## [ASSIGNED TASK]
Below are the records. Gather each line that holds "ٹیسٹ".

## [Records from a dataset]

--

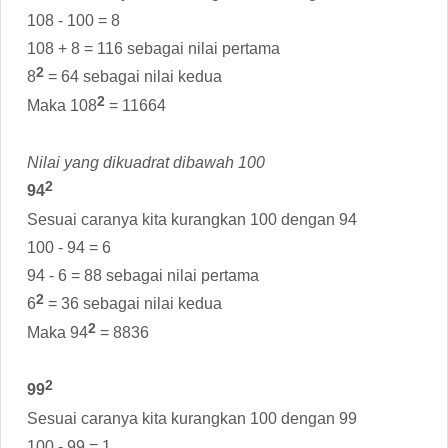
108 - 100 = 8
108 + 8 = 116 sebagai nilai pertama
2
8
= 64 sebagai nilai kedua
2
Maka 108
= 11664
Nilai yang dikuadrat dibawah 100
2
94
Sesuai caranya kita kurangkan 100 dengan 94
100 - 94 = 6
94 - 6 = 88 sebagai nilai pertama
2
6
= 36 sebagai nilai kedua
2
Maka 94
= 8836
2
99
Sesuai caranya kita kurangkan 100 dengan 99
100 - 99 = 1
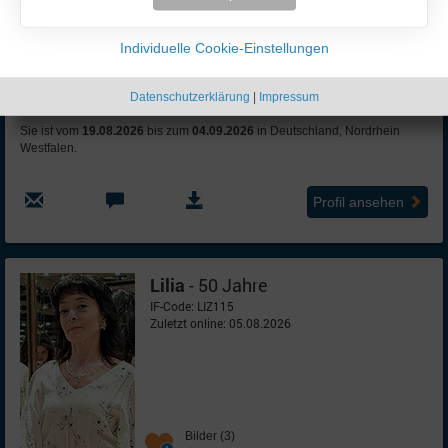
Kinder:
ein Kind
Beruf:
Lehrerin
Individuelle Cookie-Einstellungen
Sprachen:
Englisch (6)
Partner:
48 - 60 Jahre
Datenschutzerklärung
|
Impressum
Sie ist vom
19.08.2026
bis zum
04.09.2026
in Deutschland, Nordrhein
Westfalen.
Profil ansehen
Lilia
- 50 Jahre
IF-Code: LIZ115
Zuletzt online: 05.08.2026
Bilder (3)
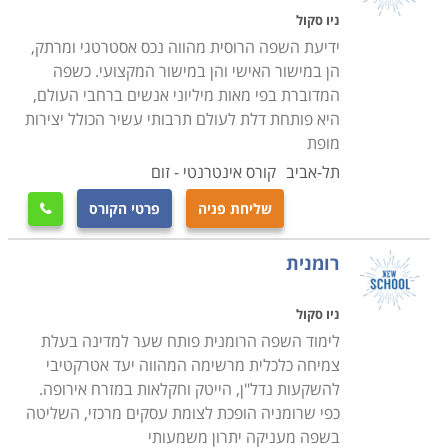
ניו סקול
ידיעת השפה הרוסית מהווה נכס אסטרטגי ומרתק,
הן במישור האישי והן במישור המקצועי. כשפה
המדוברת בפי מאות מיליוני אנשים ברחבי העולם,
היא פותחת דלת לעולם תרבותי עשיר הכולל יצירות
מופת
תל-אביב
קורס אינטרנטי - זום
שליחת פניה
פרטי הקורס

רומנית
ניו סקול
לימוד השפה הרומנית פותח שער למדינה בעלת
צמיחה כלכלית מרשימה המהווה יעד אטרקטיבי
להשקעות נדל"ן, הייטק וחקלאות במזרח אירופה.
כפי שרומניה הופכת לצומת עסקים מרכזי, השליטה
בשפה מעניקה יתרון משמעותי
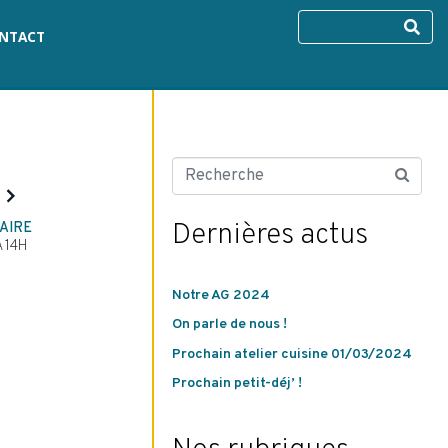
NTACT
Dernières actus
AIRE
À 14H
Notre AG 2024
On parle de nous !
Prochain atelier cuisine 01/03/2024
Prochain petit-déj’ !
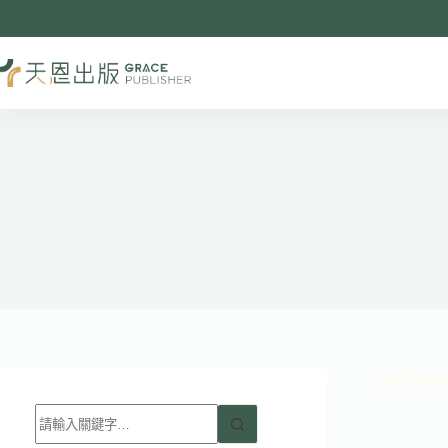
跳
至
主
要
內
容
找不到符
找
不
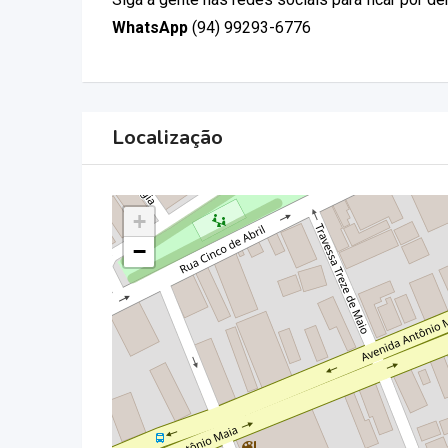
WhatsApp
(94) 99293-6776
Localização
+
−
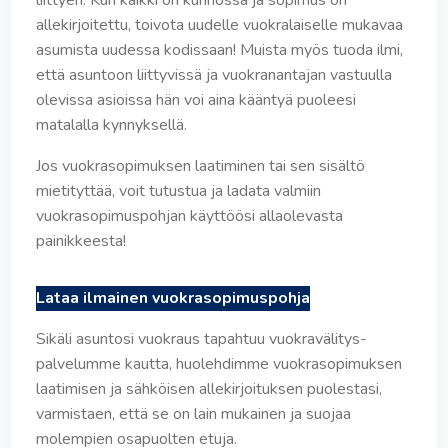
liittyen. Kun kaikki on kunnossa ja sopimus on
allekirjoitettu, toivota uudelle vuokralaiselle mukavaa
asumista uudessa kodissaan! Muista myös tuoda ilmi,
että asuntoon liittyvissä ja vuokranantajan vastuulla
olevissa asioissa hän voi aina kääntyä puoleesi
matalalla kynnyksellä.
Jos vuokrasopimuksen laatiminen tai sen sisältö
mietityttää, voit tutustua ja ladata valmiin
vuokrasopimuspohjan käyttöösi allaolevasta
painikkeesta!
Lataa ilmainen vuokrasopimuspohja
Sikäli asuntosi vuokraus tapahtuu vuokravälitys-
palvelumme kautta, huolehdimme vuokrasopimuksen
laatimisen ja sähköisen allekirjoituksen puolestasi,
varmistaen, että se on lain mukainen ja suojaa
molempien osapuolten etuja.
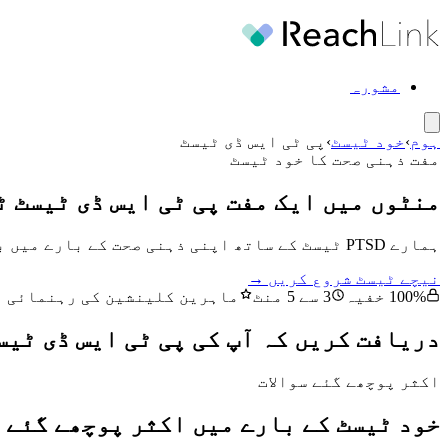
مشورہ
ہوم
›
خود ٹیسٹ
›
پی ٹی ایس ڈی ٹیسٹ
مفت ذہنی صحت کا خود ٹیسٹ
منٹوں میں ایک مفت پی ٹی ایس ڈی ٹیسٹ 
ہمارے PTSD ٹیسٹ کے ساتھ اپنی ذہنی صحت کے بارے میں بصیرتیں دریافت کریں۔ فوری نتائج حاصل کریں اور دستیاب تھراپی کے اختیارات کے بارے میں جانیں۔
نیچے ٹیسٹ شروع کریں →
100% خفیہ
3 سے 5 منٹ
ماہرین کلینشین کی رہنمائی م
دریافت کریں کہ آپ کی پی ٹی ایس ڈی ٹیس
اکثر پوچھے گئے سوالات
خود ٹیسٹ کے بارے میں اکثر پوچھے گئے س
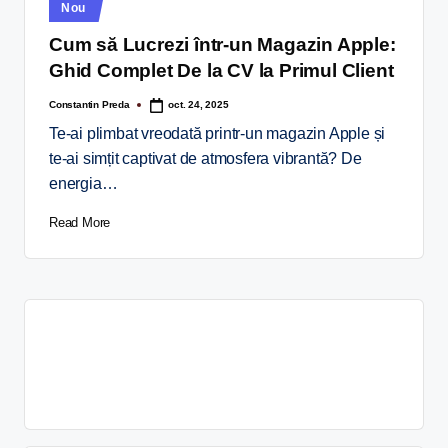
Nou
Cum să Lucrezi într-un Magazin Apple:
Ghid Complet De la CV la Primul Client
Constantin Preda
oct. 24, 2025
Te-ai plimbat vreodată printr-un magazin Apple și
te-ai simțit captivat de atmosfera vibrantă? De
energia…
Read More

--

## [EXERCISE RESULT]
خود ٹیسٹ
پی ٹی ایس ڈی ٹیسٹ
مفت ذہنی صحت کا خود ٹیسٹ
منٹوں میں ایک مفت پی ٹی ایس ڈی ٹیسٹ 
ہمارے PTSD ٹیسٹ کے ساتھ اپنی ذہنی صحت کے بارے میں بصیرتیں دریافت کریں۔ فوری نتائج حاصل کریں اور دستیاب تھراپی کے اختیارات کے بارے میں جانیں۔
نیچے ٹیسٹ شروع کریں →
خود ٹیسٹ کے بارے میں اکثر پوچھے گئے س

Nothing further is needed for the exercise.